SELECT via_contact_id, other_contact_id,
       organization_id, overlap_from, overlap_to
FROM   contact_coemployment_edges
WHERE  collection_id = $1
  AND  other_contact_id IN (
         SELECT contact_id
         FROM   collection_org_current_shared_contacts
         WHERE  collection_id = $1
           AND  organization_id = $2);

Neo4j Cypher

MATCH (u:TeamUser)
      -[s:SHARED_IN {collection_id: $cid}]->
      (via:Contact)
      -[w1:WORKED_AT]->(bridge:Organization)
      <-[w2:WORKED_AT]-(target:Contact)
      -[:CURRENT_AT]->
      (targetOrg:Organization {id: $oid})
WHERE w1.date_from <= w2.date_to
  AND w2.date_from <= w1.date_to
RETURN via, target, bridge, w1, w2
ORDER BY w1.date_to DESC;

4.3 Extended intro path (3-hop and 4-hop)

This is where Neo4j wins decisively.
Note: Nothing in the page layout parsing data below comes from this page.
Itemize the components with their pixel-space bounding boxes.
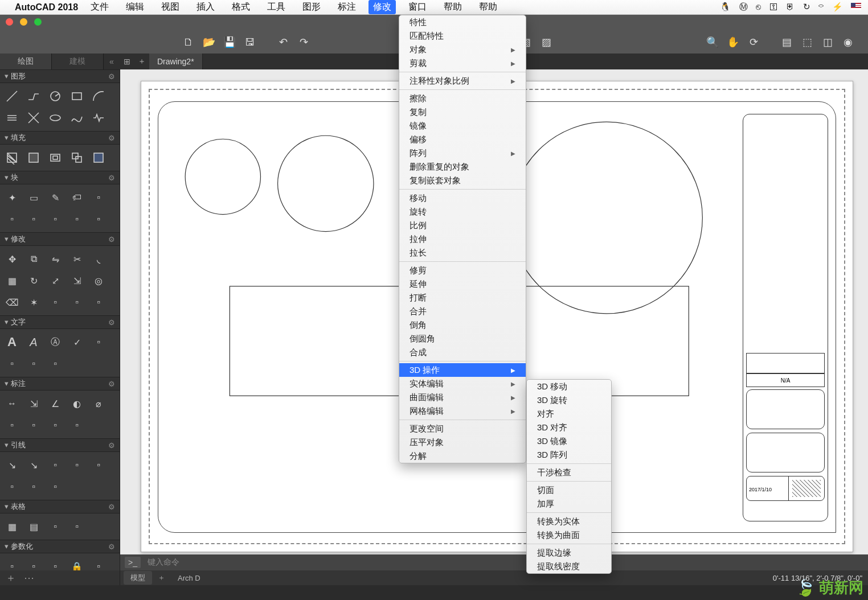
- command-line[interactable]: >_ 键入命令: [120, 554, 868, 570]
- panel-modify-header[interactable]: 修改⚙: [0, 232, 120, 246]
- mi-properties[interactable]: 特性: [399, 15, 526, 29]
- tool-rectangle[interactable]: [66, 85, 88, 107]
- mi-3darray[interactable]: 3D 阵列: [527, 448, 611, 462]
- tool-tb1[interactable]: ▫: [44, 516, 66, 537]
- panel-table-header[interactable]: 表格⚙: [0, 500, 120, 513]
- tool-table-style[interactable]: ▤: [23, 516, 44, 537]
- tool-stretch[interactable]: ⇲: [66, 270, 88, 291]
- tool-polygon[interactable]: [1, 107, 23, 129]
- mi-extend[interactable]: 延伸: [399, 277, 526, 291]
- tool-t5[interactable]: ▫: [23, 353, 44, 375]
- panel-fill-header[interactable]: 填充⚙: [0, 131, 120, 145]
- panel-dim-header[interactable]: 标注⚙: [0, 377, 120, 391]
- modelspace-tab[interactable]: 模型: [124, 571, 152, 585]
- tool-move[interactable]: ✥: [1, 248, 23, 270]
- tool-hatch[interactable]: [1, 147, 23, 169]
- tool-block-b3[interactable]: ▫: [23, 208, 44, 230]
- menu-tools[interactable]: 工具: [263, 0, 290, 14]
- mi-3dops[interactable]: 3D 操作: [399, 363, 526, 377]
- panel-block-header[interactable]: 块⚙: [0, 171, 120, 184]
- mi-3dmove[interactable]: 3D 移动: [527, 380, 611, 393]
- orbit-icon[interactable]: ⟳: [747, 36, 760, 48]
- menu-draw[interactable]: 图形: [298, 0, 325, 14]
- gear-icon[interactable]: ⚙: [108, 380, 115, 388]
- gear-icon[interactable]: ⚙: [108, 134, 115, 142]
- mi-surfedit[interactable]: 曲面编辑: [399, 391, 526, 404]
- tool-block-b1[interactable]: ▫: [88, 187, 109, 208]
- new-tab-button[interactable]: ＋: [134, 54, 149, 69]
- tool-leader2[interactable]: ↘: [23, 454, 44, 476]
- mi-trim[interactable]: 修剪: [399, 264, 526, 277]
- gear-icon[interactable]: ⚙: [108, 441, 115, 450]
- tool-m1[interactable]: ▫: [44, 291, 66, 313]
- redo-icon[interactable]: ↷: [297, 36, 310, 48]
- tray-key-icon[interactable]: ⚿: [769, 2, 778, 11]
- mi-mirror[interactable]: 镜像: [399, 119, 526, 133]
- mi-rotate[interactable]: 旋转: [399, 205, 526, 219]
- mi-changespace[interactable]: 更改空间: [399, 422, 526, 435]
- tool-erase[interactable]: ⌫: [1, 291, 23, 313]
- tool-dim-dia[interactable]: ⌀: [88, 393, 109, 414]
- tool-scale[interactable]: ⤢: [44, 270, 66, 291]
- tool-l1[interactable]: ▫: [44, 454, 66, 476]
- tool-boundary[interactable]: [44, 147, 66, 169]
- tool-ray[interactable]: [23, 107, 44, 129]
- tool-l5[interactable]: ▫: [23, 476, 44, 498]
- tool-tb2[interactable]: ▫: [66, 516, 88, 537]
- tool-region[interactable]: [66, 147, 88, 169]
- tool-gradient[interactable]: [23, 147, 44, 169]
- mi-interfere[interactable]: 干涉检查: [527, 466, 611, 479]
- mi-match-props[interactable]: 匹配特性: [399, 29, 526, 43]
- menu-help-2[interactable]: 帮助: [474, 0, 502, 14]
- gear-icon[interactable]: ⚙: [108, 503, 115, 511]
- tool-dim-linear[interactable]: ↔: [1, 393, 23, 414]
- zoom-icon[interactable]: 🔍: [706, 36, 719, 48]
- tool-mtext[interactable]: A: [1, 331, 23, 353]
- mi-tosolid[interactable]: 转换为实体: [527, 515, 611, 528]
- mi-clip[interactable]: 剪裁: [399, 56, 526, 70]
- tool-copy[interactable]: ⧉: [23, 248, 44, 270]
- gear-icon[interactable]: ⚙: [108, 318, 115, 327]
- tool-dim-radius[interactable]: ◐: [66, 393, 88, 414]
- tool-pulse[interactable]: [88, 107, 109, 129]
- tool-trim[interactable]: ✂: [66, 248, 88, 270]
- palette-icon[interactable]: ◉: [842, 36, 854, 48]
- tray-hotspot-icon[interactable]: ⎋: [756, 2, 761, 11]
- mi-copynested[interactable]: 复制嵌套对象: [399, 174, 526, 187]
- mi-offset[interactable]: 偏移: [399, 133, 526, 146]
- layout-tab[interactable]: Arch D: [171, 574, 207, 582]
- window-zoom-button[interactable]: [34, 18, 42, 26]
- mi-annoscale[interactable]: 注释性对象比例: [399, 74, 526, 88]
- mi-fillet[interactable]: 倒圆角: [399, 332, 526, 346]
- tool-explode[interactable]: ✶: [23, 291, 44, 313]
- menu-format[interactable]: 格式: [227, 0, 255, 14]
- menu-edit[interactable]: 编辑: [121, 0, 149, 14]
- tool-l3[interactable]: ▫: [88, 454, 109, 476]
- window-close-button[interactable]: [6, 18, 13, 26]
- sidebar-add-button[interactable]: ＋: [6, 571, 16, 585]
- tool-t4[interactable]: ▫: [1, 353, 23, 375]
- tool-m3[interactable]: ▫: [88, 291, 109, 313]
- tool-d4[interactable]: ▫: [66, 414, 88, 436]
- panel-shapes-header[interactable]: 图形⚙: [0, 69, 120, 83]
- mi-copy[interactable]: 复制: [399, 105, 526, 119]
- tool-block-create[interactable]: ✦: [1, 187, 23, 208]
- mi-join[interactable]: 合并: [399, 305, 526, 318]
- mi-scale[interactable]: 比例: [399, 219, 526, 232]
- tool-t1[interactable]: Ⓐ: [44, 331, 66, 353]
- mi-section[interactable]: 切面: [527, 483, 611, 497]
- mi-3dalign[interactable]: 3D 对齐: [527, 421, 611, 434]
- tool-l6[interactable]: ▫: [44, 476, 66, 498]
- viewport-grid-icon[interactable]: ⊞: [120, 54, 134, 69]
- mi-solidedit[interactable]: 实体编辑: [399, 377, 526, 391]
- undo-icon[interactable]: ↶: [277, 36, 289, 48]
- pan-icon[interactable]: ✋: [727, 36, 739, 48]
- tool-t3[interactable]: ▫: [88, 331, 109, 353]
- sidebar-tab-draw[interactable]: 绘图: [0, 54, 52, 69]
- tool-fillet[interactable]: ◟: [88, 248, 109, 270]
- mi-object[interactable]: 对象: [399, 43, 526, 56]
- mi-tosurface[interactable]: 转换为曲面: [527, 528, 611, 542]
- menu-dimen[interactable]: 标注: [333, 0, 361, 14]
- saveas-icon[interactable]: 🖫: [244, 36, 256, 48]
- tool-block-b4[interactable]: ▫: [44, 208, 66, 230]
Variable-length path matching with a depth bound is one Cypher line; the Postgres recursive CTE equivalent is dozens of lines and starts to fall over at depth 4.

// 4-hop intro path with date-overlap predicate
MATCH path = (u:TeamUser {id: $uid})
             -[:SHARED_IN {collection_id: $cid}]->
             (start:Contact)
             -[:WORKED_AT*1..4]-(:Contact)
             -[:CURRENT_AT]->
             (target:Organization {id: $oid})
WHERE all(rel IN [r IN relationships(path) WHERE type(r) = 'WORKED_AT']
          WHERE rel.date_from IS NOT NULL)
RETURN path, length(path) AS hops
ORDER BY hops ASC
LIMIT 25;

4.4 Weighted shortest-path

Native, sub-second.

// Find the cheapest intro path to anyone at TargetCo
MATCH (u:TeamUser {id: $uid}),
      (target:Organization {id: $oid})
CALL apoc.algo.dijkstra(u, target, 'WORKED_AT|SHARED_IN|CURRENT_AT', 'weight')
YIELD path, weight
RETURN path, weight
ORDER BY weight ASC
LIMIT 5;

Edge weights can be set per relationship at write time (e.g., SHARED_IN = 1, WORKED_AT overlap = 3, longer time gaps = higher weight). Adjust weights freely; queries adapt without changing structure.

4.5 Network analytics

Neo4j Graph Data Science library ships PageRank, betweenness centrality, community detection, etc. Useful for "find super-connectors in my network" or "cluster contacts by community" features. Out of scope for v1 but available as a future product capability.

5. Heuristic mapping

Every signal the system computes — every strength clause, the reachability rollup, key connection picker, and all 007 connection-path types — mapped to where it actually executes in the Neo4j variant. The point of this section: most heuristics still execute in Postgres. Neo4j earns its keep on traversal-shaped queries and unlocks graph algorithms (centrality, community detection) that no other substrate can match.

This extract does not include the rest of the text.